This discussion has been locked.
You can no longer post new replies to this discussion. If you have a question you can start a new discussion

WebConnector 11.6 StayOnSite

Why does the WebConnector (v.11.6) continue to try to crawl URLs that are not on the start point when I have StayOnSite=TRUE? I have even gone to great lengths to create SpiderUrlCantHaveRegex patterns to get these URLs excluded but the WebConnector continues to attempt to contact the URLs through the proxy server.

  • 0  

    This might be an issue for our support team, ideally with sharing logs and cfgs. Here is some feedback that I got though:

    The best GUESS is that the connector is behaving in that it is sticking to pages from that web site but because you are looking at proxy traffic, you see other URLS being downloaded.  We embed Chrome and that will download other bits from other sites in order to form a complete page.  It won’t be saving those bits though.

    OpenText Community Manager
    If you found this post useful, give it a “Like” or click on "Verify Answer" under the "More" button

  • 0 in reply to   

    I think it would be a good idea to add a parameter to be able to instruct the WebConnector to "absolutely stay on site" and not attempt to contact any "outside" URLs. Do you agree that parameter would be useful?

  • 0 in reply to 

    This is also occurring on v12 web crawlers.

    I've added "spider must/cant...", "must have" and "cant have" options and those sites still get hit.  It slows everything down.

  • 0 in reply to 

    If you're certain that this is the result of following links, I'd recommend opening a support ticket.

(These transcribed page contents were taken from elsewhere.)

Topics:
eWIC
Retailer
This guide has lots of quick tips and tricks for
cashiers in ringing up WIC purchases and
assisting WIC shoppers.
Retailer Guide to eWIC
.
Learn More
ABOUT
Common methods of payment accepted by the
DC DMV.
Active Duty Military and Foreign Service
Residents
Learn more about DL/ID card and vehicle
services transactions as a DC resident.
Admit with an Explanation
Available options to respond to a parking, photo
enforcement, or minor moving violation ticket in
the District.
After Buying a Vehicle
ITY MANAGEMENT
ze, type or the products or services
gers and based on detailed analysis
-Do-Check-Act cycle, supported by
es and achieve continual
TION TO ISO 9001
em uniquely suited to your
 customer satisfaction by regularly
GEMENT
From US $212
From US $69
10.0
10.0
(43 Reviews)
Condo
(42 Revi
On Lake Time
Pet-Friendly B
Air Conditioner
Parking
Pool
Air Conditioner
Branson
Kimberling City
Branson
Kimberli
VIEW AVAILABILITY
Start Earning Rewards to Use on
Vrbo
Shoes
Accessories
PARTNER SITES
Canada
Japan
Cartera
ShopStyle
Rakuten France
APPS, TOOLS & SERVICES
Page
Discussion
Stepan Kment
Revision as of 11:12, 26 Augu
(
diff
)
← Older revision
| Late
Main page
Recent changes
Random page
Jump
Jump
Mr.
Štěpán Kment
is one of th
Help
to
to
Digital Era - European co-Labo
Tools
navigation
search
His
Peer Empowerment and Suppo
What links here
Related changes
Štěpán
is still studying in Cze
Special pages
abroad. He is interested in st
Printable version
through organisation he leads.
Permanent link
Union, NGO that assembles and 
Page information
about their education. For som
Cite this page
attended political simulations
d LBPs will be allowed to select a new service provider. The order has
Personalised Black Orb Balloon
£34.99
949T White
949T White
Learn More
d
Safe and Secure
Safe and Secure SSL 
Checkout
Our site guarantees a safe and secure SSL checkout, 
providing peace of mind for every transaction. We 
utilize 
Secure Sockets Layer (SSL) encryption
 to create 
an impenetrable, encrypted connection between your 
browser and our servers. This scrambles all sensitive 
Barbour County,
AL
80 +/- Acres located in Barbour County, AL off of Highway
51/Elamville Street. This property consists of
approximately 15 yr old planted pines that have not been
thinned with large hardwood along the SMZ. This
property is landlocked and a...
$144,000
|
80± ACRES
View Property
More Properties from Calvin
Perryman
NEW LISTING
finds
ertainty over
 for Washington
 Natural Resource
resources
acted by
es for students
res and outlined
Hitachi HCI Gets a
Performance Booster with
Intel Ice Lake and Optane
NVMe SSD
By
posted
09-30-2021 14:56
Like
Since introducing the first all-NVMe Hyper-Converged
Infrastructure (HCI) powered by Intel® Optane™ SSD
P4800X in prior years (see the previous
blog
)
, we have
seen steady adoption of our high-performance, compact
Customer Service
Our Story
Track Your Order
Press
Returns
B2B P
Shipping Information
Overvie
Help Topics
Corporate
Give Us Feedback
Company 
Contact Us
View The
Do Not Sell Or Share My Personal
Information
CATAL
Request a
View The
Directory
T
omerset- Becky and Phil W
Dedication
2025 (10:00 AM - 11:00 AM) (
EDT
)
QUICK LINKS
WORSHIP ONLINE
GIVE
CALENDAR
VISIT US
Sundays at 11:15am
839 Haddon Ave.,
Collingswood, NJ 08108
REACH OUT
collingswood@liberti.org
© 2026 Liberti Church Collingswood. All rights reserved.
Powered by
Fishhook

While the answer regarding the proxy is certainly a possibility, it's not necessarily established functionality.

    If, however, the specific items being requested are things like images, Javascript, or other resources that may be referenced in the HTML, but not necessarily in a <a href="..."> hyperlink, then you may want to look at ResourceUrlMustHaveRegex to prevent attempts at loading these. (This was added in 12.4.)